Increased oxidative stress is a hallmark of growth-arrested bacteria in stationary phase. Reactive oxygen species damage several macromolecules, including proteins where carbonylation of amino acid side chains and oxidation of metal cofactors can occur [47]. Accordingly, several oxidative stress response-related genes were induced during differentiation to the SCV including ahpC2 (7.4-fold) and ahpD (2.0-fold), encoding a peroxiredoxin and peroxiredoxin reductase, respectively (Fig 3). These proteins form an alkylhydroperoxide reductase complex that detoxifies organic peroxides, hydroperoxides, and peroxynitrite. Alkylhydroperoxide reductases are considered the primary scavenger of low dose hydrogen peroxide generated by endogenous metabolism [52]. AhpC of Brucella abortus plays a major role in maintaining stationary phase viability in nutrient-limited media [53]. sodC, encoding a Cu,Zn superoxide dismutase (SOD) was induced 2.5-fold. A periplasmic Cu,Zn SOD aids survival of Legionella pneumophila in stationary phase [54]. Interestingly, C. burnetii secretes this enzyme from a periplasmic location via membrane blebbing [55, 56]. A gene (cbu1677) encoding a hemerythrin-like protein, associated with sensing and detoxification of oxygen [57] was also induced 5.5-fold. Glutathione S-transferase (cbu0819) was induced 3.0-fold. This class of enzyme protects bacteria against oxidative and chemical stress by conjugating toxic components to the non-protein thiol, glutathione [58].

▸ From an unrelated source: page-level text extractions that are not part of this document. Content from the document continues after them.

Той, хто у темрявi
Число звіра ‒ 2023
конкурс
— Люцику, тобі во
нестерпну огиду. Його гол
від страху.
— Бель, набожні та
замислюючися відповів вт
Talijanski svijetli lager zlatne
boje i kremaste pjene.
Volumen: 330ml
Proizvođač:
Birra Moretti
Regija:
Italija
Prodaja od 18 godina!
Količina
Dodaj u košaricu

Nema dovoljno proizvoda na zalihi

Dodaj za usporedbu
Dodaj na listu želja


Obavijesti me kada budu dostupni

A consequence of amino acid limitation during stationary phase is mistranslation of proteins that are more prone to oxidation [47]. The transcriptional profile of C. burnetii transitioning to SCV suggest deployment of several mechanisms involved in quality control and de novo synthesis of proteins required for extended stationary phase survival (Fig 3). The gene encoding ribosome associated factor Y (cbu0020), a protein thought to improve translational fidelity under amino acid-limiting conditions [59], was induced 10.5-fold. The gene encoding the small heat shock protein Hsp20 (cbu1169), predicted to serve as chaperone in maintaining correct protein structure [60], was induced 4.1-fold. Conversely, induction of htpX (3.1-fold), degP.1 (20.1-fold), and clpA (15.0-fold) that encode proteins involved in degradation of misfolded or damaged proteins [6163], was also observed. De novo protein synthesis is required for stationary phase survival, and protease-dependent autophagy is thought to contribute necessary amino acids [47, 64]. The Clp family of proteases is particularly important in survival of bacteria in stationary phase [63].

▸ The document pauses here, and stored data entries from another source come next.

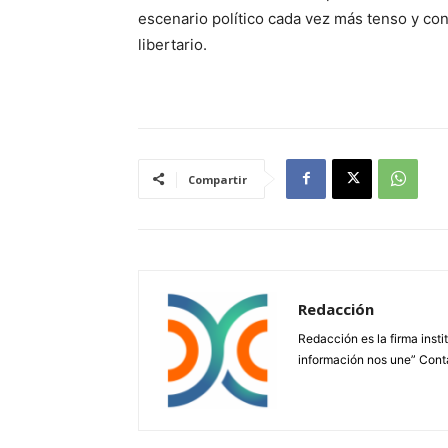
escenario político cada vez más tenso y con
libertario.
Compartir
Redacción
Redacción es la firma insti
información nos une” Cont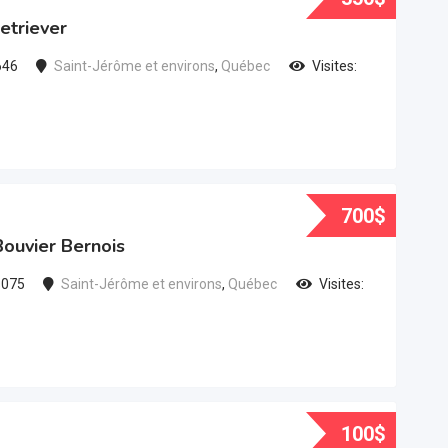
etriever
646
Saint-Jérôme et environs
,
Québec
Visites:
700
$
 Bouvier Bernois
s075
Saint-Jérôme et environs
,
Québec
Visites:
100
$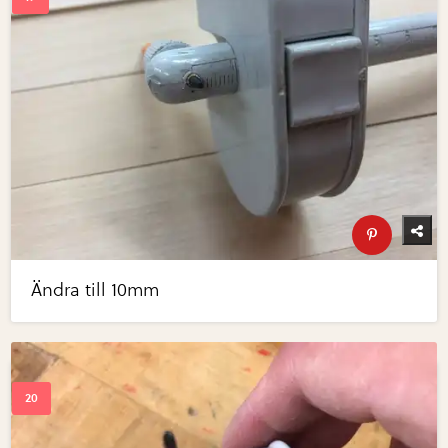
Ändra till 10mm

Extended cell-cycle exit during stationary phase exposes DNA to multiple insults that can result in double stranded breaks. Because the lower chromosome copy number of stationary phase cells limits repair by homologous recombination, the non-homologous end-joining (NHEJ) pathway of repair is critical for maintaining DNA integrity and bacterial viability [65]. The NHEJ pathway employs Ku protein and an ATP-dependent DNA ligase, usually encoded by an operon [65]. C. burnetii SCV showed 9.3-fold induction of cbu1933, encoding Ku, and 5.3-fold induction of adjacent cbu1934, encoding an ATP-dependent DNA ligase (Fig 3). Of note, condensed chromatin, as observed in the SCV, is proposed to facilitate repair of double stranded breaks by limiting diffusion of break termini [65].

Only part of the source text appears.